Passione senza piacere, dunque, senza mai varcare con le mani i confini della pelle sudata. In un verseggiare che a volte evoca il mantra, attraverso la ripetizione di forme che tornano col ritmo della litania, l’autrice crea atmosfere tra veglia e sogno, tra corpi desideranti sospesi nell’aria, dato che i due corrispondenti non si conoscono di persona, non si sono mai incontrati, né visti né sfiorati, ma hanno riempito i vuoti conoscitivi elaborando alcuni dettagli per induzioni fantastiche prive di corporeità. Il corpo è vissuto come un confine, un limite invalicabile, solo il pensiero, la mente e l’anima sono liberi di superarlo per vagare nelle vaste dimensioni del desiderio, in un mondo colmo di misteri e sospiri dove si perdono e si ritrovano gli innamorati dell’amore e delle parole che lo celebrano. Gli amanti appassionati si scambiano giuramenti, pretendono promesse e si rivolgono parole che, come le foglie degli alberi in autunno, cadono lontano dal corpo che vorrebbe essere amato.

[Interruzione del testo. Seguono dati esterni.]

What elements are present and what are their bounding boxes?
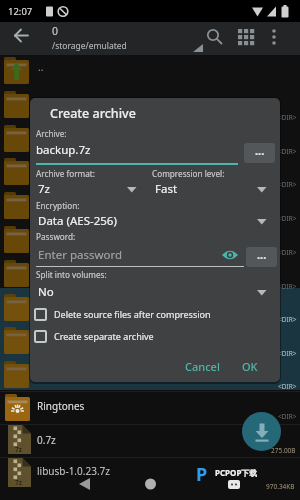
staticText: <DIR> bbox=[278, 349, 297, 358]
staticText: backup.7z bbox=[36, 142, 91, 158]
button[interactable] bbox=[152, 180, 268, 196]
staticText: <DIR> bbox=[278, 412, 297, 421]
staticText: 0 bbox=[52, 24, 59, 38]
staticText: 970.34KB bbox=[266, 482, 295, 491]
button[interactable]: OK bbox=[232, 354, 268, 378]
button[interactable] bbox=[0, 458, 300, 491]
button[interactable] bbox=[0, 392, 300, 425]
staticText: <DIR> bbox=[278, 180, 297, 189]
button[interactable] bbox=[36, 180, 138, 196]
staticText: 7z bbox=[15, 445, 22, 454]
staticText: Create separate archive bbox=[54, 330, 154, 342]
button[interactable] bbox=[70, 472, 100, 496]
button[interactable]: Delete source files after compression bbox=[34, 307, 264, 323]
staticText: Split into volumes: bbox=[36, 269, 107, 280]
staticText: 0.7z bbox=[37, 433, 56, 447]
staticText: Password: bbox=[36, 231, 76, 242]
staticText: <DIR> bbox=[278, 315, 297, 324]
staticText: Delete source files after compression bbox=[54, 308, 211, 320]
staticText: <DIR> bbox=[278, 382, 297, 391]
button[interactable] bbox=[242, 412, 281, 451]
staticText: Archive: bbox=[36, 128, 67, 139]
staticText: 7z bbox=[15, 478, 22, 487]
staticText: Data (AES-256) bbox=[38, 213, 117, 229]
staticText: <DIR> bbox=[278, 282, 297, 291]
staticText: Compression level: bbox=[152, 168, 225, 179]
button[interactable] bbox=[202, 24, 228, 52]
staticText: <DIR> bbox=[278, 248, 297, 257]
staticText: Enter password bbox=[38, 247, 123, 263]
staticText: libusb-1.0.23.7z bbox=[37, 464, 110, 478]
button[interactable]: ... bbox=[244, 143, 275, 163]
staticText: ... bbox=[257, 247, 267, 262]
staticText: <DIR> bbox=[278, 113, 297, 122]
button[interactable]: Create separate archive bbox=[34, 329, 264, 345]
staticText: P bbox=[196, 462, 208, 487]
button[interactable] bbox=[36, 282, 268, 299]
button[interactable] bbox=[6, 24, 36, 52]
staticText: 12:07 bbox=[8, 5, 33, 18]
button[interactable] bbox=[220, 248, 242, 264]
staticText: ... bbox=[255, 143, 265, 158]
button[interactable] bbox=[36, 212, 268, 228]
button[interactable] bbox=[30, 98, 280, 382]
button[interactable] bbox=[0, 425, 300, 458]
staticText: OK bbox=[242, 359, 258, 374]
staticText: Encryption: bbox=[36, 200, 80, 211]
staticText: No bbox=[38, 284, 54, 300]
staticText: 275.00B bbox=[271, 446, 296, 455]
button[interactable] bbox=[232, 24, 260, 52]
staticText: <DIR> bbox=[278, 147, 297, 156]
staticText: /storage/emulated bbox=[52, 40, 127, 52]
button[interactable] bbox=[138, 472, 164, 496]
button[interactable] bbox=[262, 24, 286, 52]
staticText: Cancel bbox=[185, 359, 220, 374]
staticText: PCPOP下载 bbox=[215, 467, 258, 478]
button[interactable]: ... bbox=[246, 247, 277, 267]
staticText: 7z bbox=[38, 181, 50, 197]
staticText: <DIR> bbox=[278, 214, 297, 223]
staticText: Ringtones bbox=[37, 399, 85, 413]
staticText: .. bbox=[38, 60, 44, 74]
staticText: Archive format: bbox=[36, 168, 96, 179]
staticText: Fast bbox=[155, 181, 178, 197]
staticText: Create archive bbox=[50, 105, 136, 122]
button[interactable]: Cancel bbox=[176, 354, 228, 378]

In un palleggio di rimandi dal tu all’io l’inno all’amor platonico è come un gioco di specchi tra lettore e autore, dove chi legge | guarda viene visto | letto. Operazione cerebrale, questa, che pretende che l’anima si spogli del corpo e attui un volontario distacco fino all’astinenza, mentre al corteggiamento e alla seduzione concede di serpeggiare solo nelle parole pronunciate e scritte. Potrebbe essere una storia attuale, l’amore a distanza reso possibile da un click, quando il computer sembra avvicinare le persone e invece tiene lontano epidermidi e sensazioni reali. Assenza, nostalgia, rimpianto, incanto, sentimenti contradditori fino alla fine, perché l’amore è più forte della morte: “…non moriremo mai del tutto | noi che tanto abbiamo amato”.